> [What you are asked to do]: In the entries below, which lines run from the one with "2024年8月20日 バイク置場床塗装状況です。" through the one with "footer icon"? Repeat exactly those, both included, and no pictures.

:::::

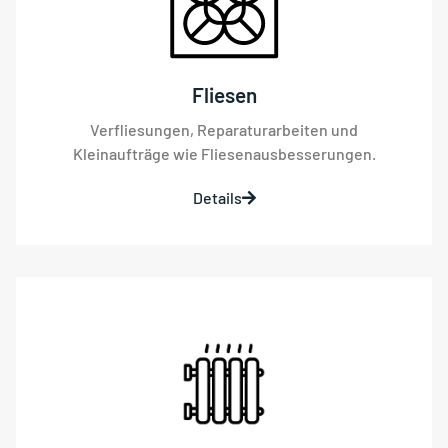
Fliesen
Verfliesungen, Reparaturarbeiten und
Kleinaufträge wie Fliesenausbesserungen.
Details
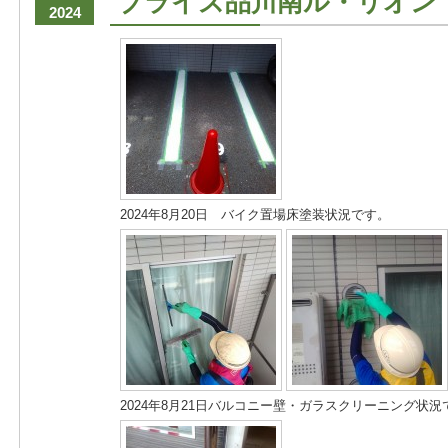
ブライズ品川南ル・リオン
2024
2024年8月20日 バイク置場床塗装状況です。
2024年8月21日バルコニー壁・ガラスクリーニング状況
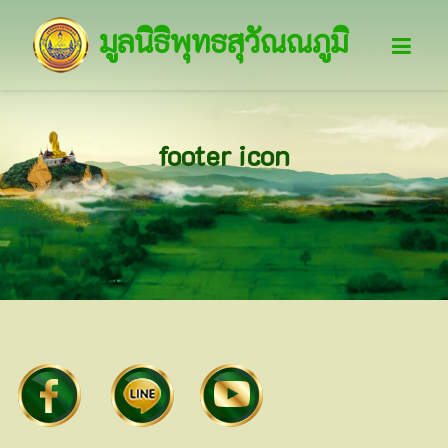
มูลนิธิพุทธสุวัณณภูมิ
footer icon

:::::

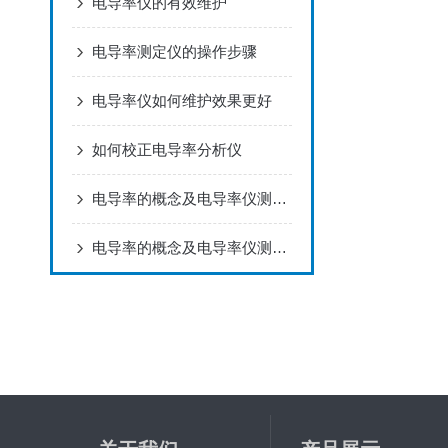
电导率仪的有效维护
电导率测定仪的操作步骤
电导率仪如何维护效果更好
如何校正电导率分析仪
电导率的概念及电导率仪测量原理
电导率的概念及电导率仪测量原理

:::::

> [Exercise answer]:
2024年8月20日 バイク置場床塗装状況です。
2024年8月21日バルコニー壁・ガラスクリーニング状況
มูลนิธิพุทธสุวัณณภูมิ
footer icon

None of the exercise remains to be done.